**What is expected:** Lines to restate from the data below: from the one containing "Reversing the decline (268, 79)" to the one containing "Free construction plans", both included. Give them again exactly, and only them.

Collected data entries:
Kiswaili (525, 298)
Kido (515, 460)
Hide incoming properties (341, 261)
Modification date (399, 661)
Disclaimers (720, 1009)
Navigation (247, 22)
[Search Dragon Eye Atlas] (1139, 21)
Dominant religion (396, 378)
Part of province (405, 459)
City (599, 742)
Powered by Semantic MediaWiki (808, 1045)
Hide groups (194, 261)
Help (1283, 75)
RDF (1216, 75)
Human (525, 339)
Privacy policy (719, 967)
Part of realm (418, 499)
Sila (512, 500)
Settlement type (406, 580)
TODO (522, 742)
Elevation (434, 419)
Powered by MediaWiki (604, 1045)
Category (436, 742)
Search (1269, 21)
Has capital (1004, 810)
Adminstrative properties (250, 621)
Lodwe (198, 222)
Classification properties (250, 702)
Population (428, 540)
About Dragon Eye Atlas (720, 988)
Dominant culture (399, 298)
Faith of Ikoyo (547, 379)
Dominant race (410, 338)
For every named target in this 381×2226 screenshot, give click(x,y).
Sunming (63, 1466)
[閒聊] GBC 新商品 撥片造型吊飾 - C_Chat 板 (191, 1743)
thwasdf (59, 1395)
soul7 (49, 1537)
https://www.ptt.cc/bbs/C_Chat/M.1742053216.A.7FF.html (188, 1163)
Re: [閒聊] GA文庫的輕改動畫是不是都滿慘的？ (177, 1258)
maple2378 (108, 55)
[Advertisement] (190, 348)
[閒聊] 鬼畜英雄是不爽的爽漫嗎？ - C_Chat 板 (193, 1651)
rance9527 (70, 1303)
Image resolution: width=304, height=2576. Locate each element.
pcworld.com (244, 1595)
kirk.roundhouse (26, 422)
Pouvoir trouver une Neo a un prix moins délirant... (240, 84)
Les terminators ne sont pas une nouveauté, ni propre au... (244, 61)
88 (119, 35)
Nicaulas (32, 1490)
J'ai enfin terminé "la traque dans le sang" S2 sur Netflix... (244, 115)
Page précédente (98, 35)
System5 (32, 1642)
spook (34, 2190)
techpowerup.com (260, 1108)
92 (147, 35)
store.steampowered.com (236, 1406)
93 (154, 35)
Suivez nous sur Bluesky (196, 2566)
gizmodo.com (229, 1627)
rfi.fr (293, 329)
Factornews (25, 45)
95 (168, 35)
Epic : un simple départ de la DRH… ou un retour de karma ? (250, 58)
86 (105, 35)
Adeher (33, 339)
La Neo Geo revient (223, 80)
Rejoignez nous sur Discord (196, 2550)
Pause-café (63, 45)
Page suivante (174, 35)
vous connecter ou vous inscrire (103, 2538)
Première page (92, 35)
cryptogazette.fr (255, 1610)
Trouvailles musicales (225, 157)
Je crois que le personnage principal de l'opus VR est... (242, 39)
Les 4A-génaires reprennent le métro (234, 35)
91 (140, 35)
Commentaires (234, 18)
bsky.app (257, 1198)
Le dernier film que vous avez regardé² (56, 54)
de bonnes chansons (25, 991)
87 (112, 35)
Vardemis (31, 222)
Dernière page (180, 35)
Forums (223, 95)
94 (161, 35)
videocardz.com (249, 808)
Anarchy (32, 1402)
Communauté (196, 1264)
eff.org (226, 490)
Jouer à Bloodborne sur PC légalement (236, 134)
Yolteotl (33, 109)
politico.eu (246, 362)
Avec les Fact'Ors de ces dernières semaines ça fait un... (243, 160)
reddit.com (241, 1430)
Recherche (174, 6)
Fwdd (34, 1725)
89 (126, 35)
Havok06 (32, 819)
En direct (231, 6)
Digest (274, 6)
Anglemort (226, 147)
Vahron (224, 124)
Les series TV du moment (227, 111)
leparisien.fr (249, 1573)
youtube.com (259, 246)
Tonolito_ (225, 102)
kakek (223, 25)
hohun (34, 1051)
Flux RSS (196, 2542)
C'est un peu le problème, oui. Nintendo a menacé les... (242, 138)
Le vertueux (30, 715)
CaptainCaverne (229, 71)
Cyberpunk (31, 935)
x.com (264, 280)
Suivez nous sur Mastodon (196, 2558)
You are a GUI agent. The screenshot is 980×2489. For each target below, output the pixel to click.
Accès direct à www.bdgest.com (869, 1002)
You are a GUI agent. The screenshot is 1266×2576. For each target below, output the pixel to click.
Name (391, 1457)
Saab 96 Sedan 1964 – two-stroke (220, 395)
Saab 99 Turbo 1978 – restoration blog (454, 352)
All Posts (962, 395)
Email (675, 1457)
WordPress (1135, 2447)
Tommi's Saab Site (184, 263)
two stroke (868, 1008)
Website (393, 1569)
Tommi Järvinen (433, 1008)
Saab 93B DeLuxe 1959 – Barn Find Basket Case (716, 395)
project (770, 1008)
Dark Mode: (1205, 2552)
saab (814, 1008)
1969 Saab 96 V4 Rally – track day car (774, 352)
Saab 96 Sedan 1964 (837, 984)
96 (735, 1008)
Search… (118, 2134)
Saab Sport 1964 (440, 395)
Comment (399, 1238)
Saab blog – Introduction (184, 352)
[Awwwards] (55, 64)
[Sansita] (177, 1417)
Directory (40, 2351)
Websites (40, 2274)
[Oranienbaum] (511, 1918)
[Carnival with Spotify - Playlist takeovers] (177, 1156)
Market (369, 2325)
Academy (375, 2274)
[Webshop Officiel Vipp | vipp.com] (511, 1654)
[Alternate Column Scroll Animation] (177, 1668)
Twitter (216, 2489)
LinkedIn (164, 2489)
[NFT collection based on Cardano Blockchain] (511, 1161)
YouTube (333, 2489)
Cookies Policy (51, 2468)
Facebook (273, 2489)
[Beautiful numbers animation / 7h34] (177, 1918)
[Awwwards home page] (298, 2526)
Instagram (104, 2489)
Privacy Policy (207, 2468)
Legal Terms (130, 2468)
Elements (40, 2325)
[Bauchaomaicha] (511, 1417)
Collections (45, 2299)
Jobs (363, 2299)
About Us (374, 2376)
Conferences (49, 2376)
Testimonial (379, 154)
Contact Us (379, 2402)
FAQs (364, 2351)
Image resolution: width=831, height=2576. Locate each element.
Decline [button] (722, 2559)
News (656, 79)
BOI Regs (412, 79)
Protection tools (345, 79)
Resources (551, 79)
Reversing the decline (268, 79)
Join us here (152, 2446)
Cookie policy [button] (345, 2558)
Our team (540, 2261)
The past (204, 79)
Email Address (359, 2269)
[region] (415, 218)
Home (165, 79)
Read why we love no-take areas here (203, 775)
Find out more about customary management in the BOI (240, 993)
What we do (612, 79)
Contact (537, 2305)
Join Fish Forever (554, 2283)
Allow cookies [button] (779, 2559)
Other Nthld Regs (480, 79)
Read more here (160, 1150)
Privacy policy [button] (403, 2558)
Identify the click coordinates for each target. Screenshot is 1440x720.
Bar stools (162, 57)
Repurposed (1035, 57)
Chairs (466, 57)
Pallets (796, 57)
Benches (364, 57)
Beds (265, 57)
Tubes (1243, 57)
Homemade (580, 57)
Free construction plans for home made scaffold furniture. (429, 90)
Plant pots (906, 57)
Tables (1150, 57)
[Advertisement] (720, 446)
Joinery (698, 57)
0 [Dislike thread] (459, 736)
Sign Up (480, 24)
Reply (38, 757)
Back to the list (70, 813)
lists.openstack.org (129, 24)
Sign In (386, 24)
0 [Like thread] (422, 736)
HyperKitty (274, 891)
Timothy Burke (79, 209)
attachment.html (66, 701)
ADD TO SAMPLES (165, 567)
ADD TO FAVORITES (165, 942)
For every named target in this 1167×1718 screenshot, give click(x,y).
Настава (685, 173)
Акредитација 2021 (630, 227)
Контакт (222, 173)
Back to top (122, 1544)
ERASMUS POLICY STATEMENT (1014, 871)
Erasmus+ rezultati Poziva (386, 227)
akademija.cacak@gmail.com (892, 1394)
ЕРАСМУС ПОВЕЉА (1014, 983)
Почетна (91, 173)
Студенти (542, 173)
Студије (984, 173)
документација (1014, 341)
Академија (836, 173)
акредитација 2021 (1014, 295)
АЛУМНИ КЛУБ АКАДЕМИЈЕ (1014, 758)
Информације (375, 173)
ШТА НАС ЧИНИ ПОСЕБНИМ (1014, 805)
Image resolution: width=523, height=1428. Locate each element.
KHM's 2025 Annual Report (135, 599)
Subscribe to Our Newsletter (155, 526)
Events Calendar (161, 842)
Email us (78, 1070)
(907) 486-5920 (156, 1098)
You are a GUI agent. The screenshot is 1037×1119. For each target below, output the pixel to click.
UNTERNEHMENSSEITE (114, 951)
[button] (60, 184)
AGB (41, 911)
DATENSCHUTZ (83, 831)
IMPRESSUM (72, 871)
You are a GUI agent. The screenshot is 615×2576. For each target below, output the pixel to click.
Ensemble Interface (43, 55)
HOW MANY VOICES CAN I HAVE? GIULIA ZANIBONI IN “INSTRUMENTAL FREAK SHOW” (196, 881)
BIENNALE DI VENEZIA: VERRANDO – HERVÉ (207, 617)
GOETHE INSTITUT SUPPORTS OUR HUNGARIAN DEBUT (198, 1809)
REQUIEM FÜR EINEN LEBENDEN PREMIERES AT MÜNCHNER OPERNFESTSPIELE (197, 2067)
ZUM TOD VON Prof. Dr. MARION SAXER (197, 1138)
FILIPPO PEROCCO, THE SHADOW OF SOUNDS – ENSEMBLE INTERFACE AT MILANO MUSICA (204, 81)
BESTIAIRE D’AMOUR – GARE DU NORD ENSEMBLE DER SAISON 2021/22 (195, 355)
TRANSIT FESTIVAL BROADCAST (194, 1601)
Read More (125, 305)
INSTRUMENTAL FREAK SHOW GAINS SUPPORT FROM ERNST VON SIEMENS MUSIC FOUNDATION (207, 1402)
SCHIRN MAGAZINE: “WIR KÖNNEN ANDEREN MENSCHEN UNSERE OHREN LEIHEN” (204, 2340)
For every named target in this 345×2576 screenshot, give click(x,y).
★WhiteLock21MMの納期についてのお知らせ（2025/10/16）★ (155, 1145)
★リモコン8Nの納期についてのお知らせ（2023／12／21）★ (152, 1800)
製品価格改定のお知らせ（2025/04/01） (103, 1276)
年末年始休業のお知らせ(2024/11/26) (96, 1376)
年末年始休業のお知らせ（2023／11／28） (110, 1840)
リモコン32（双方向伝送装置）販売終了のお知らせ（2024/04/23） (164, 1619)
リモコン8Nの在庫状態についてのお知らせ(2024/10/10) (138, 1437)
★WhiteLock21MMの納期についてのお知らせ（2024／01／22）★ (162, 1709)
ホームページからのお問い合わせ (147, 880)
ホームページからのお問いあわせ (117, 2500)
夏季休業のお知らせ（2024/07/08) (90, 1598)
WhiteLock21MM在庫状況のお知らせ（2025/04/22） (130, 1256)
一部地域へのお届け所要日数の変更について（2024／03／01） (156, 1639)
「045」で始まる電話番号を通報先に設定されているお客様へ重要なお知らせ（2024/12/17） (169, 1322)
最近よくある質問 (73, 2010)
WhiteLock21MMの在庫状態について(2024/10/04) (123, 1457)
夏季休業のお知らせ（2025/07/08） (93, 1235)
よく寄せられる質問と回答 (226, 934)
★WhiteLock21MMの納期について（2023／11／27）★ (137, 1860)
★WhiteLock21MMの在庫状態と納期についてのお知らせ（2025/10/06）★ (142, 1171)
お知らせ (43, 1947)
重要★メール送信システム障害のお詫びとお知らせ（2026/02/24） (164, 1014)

**Solution to this exercise:**
Reversing the decline (268, 79)
Join us here (152, 2446)
Cookie policy [button] (345, 2558)
Our team (540, 2261)
The past (204, 79)
Email Address (359, 2269)
[region] (415, 218)
Home (165, 79)
Read why we love no-take areas here (203, 775)
Find out more about customary management in the BOI (240, 993)
What we do (612, 79)
Contact (537, 2305)
Join Fish Forever (554, 2283)
Allow cookies [button] (779, 2559)
Other Nthld Regs (480, 79)
Read more here (160, 1150)
Privacy policy [button] (403, 2558)
Identify the click coordinates for each target. Screenshot is 1440x720.
Bar stools (162, 57)
Repurposed (1035, 57)
Chairs (466, 57)
Pallets (796, 57)
Benches (364, 57)
Beds (265, 57)
Tubes (1243, 57)
Homemade (580, 57)
Free construction plans for home made scaffold furniture. (429, 90)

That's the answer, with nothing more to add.